Dans le même temps, l’érosion de l’éducation marxiste a affaibli la conscience de classe. Si l’exploitation était officiellement déclarée abolie une fois pour toutes, la possibilité de son rétablissement paraissait inconcevable. Lorsque les rapports capitalistes ont commencé à réapparaître ouvertement, ils étaient souvent présentés non comme une contre-révolution, mais comme des « réformes », drapées dans le langage de la démocratisation, de la modernisation et de l’efficacité.

Cette situation a laissé la classe ouvrière organisationnellement fragmentée, idéologiquement désorientée et politiquement démunie . Le référendum de mars 1991 – où une nette majorité a voté pour le maintien de l’Union soviétique – a révélé un profond attachement populaire au socialisme. Il a cependant mis en lumière la contradiction centrale du moment : le peuple voulait l’URSS, mais n’avait pas les moyens de la défendre .

Il ne s’agit pas d’une condamnation morale des travailleurs soviétiques, mais d’une leçon historique d’une importance capitale.
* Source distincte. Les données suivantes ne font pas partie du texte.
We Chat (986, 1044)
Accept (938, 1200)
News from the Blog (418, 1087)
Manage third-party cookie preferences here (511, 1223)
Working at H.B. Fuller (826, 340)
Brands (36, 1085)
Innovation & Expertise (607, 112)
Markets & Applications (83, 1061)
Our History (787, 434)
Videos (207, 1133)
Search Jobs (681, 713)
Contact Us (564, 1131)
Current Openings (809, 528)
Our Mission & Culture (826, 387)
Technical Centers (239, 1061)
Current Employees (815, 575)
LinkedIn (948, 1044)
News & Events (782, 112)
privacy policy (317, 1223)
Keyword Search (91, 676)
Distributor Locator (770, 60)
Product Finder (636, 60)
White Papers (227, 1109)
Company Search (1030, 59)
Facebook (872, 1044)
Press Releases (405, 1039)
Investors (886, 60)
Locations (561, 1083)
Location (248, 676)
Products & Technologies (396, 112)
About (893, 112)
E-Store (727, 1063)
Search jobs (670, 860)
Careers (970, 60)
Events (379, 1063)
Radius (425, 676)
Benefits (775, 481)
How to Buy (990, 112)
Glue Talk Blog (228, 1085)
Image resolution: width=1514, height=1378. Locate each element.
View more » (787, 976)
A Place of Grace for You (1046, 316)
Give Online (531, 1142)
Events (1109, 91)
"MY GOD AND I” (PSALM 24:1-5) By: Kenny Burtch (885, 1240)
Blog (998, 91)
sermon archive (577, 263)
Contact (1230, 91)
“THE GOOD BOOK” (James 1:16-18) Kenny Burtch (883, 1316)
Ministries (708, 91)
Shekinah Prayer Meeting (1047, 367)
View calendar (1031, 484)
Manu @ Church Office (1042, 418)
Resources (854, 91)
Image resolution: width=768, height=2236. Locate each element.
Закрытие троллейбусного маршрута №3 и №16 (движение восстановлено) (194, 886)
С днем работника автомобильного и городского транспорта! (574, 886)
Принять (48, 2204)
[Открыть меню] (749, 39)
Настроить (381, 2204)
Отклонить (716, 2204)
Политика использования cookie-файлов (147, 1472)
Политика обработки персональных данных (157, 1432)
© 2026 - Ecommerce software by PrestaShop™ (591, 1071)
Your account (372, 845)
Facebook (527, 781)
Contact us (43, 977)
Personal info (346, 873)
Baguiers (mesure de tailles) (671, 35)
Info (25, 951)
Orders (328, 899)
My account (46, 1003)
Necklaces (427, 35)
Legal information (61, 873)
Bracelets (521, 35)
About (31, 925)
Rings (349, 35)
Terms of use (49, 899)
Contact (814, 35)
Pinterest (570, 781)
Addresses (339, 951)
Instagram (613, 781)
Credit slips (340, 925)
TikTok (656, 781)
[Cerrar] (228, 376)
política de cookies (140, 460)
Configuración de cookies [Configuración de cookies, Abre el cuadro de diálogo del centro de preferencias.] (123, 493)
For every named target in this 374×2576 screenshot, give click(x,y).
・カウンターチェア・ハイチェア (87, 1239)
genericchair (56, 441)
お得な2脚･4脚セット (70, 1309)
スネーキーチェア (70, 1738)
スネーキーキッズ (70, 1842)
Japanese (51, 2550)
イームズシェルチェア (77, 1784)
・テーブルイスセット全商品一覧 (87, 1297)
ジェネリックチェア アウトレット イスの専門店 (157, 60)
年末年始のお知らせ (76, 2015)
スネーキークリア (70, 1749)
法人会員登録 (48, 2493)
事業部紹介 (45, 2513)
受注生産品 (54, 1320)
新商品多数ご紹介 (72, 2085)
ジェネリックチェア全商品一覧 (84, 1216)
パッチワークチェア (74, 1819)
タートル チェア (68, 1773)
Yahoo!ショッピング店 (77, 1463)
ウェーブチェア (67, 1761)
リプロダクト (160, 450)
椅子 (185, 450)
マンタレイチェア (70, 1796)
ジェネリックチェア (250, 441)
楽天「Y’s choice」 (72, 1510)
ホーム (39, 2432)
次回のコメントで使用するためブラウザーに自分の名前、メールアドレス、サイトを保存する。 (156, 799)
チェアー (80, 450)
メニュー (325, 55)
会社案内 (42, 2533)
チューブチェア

Aucune société socialiste, quels que soient ses accomplissements, ne peut demeurer stable si la classe ouvrière cesse de fonctionner comme une classe dirigeante consciente et organisée.

Au lendemain de 1991, des idéologues triomphants proclamèrent la « fin de l’histoire ». Le capitalisme, nous disait-on, avait prouvé qu’il était la forme ultime et naturelle de la société humaine. Le socialisme appartenait au passé. La réalité a rendu cette affirmation absurde.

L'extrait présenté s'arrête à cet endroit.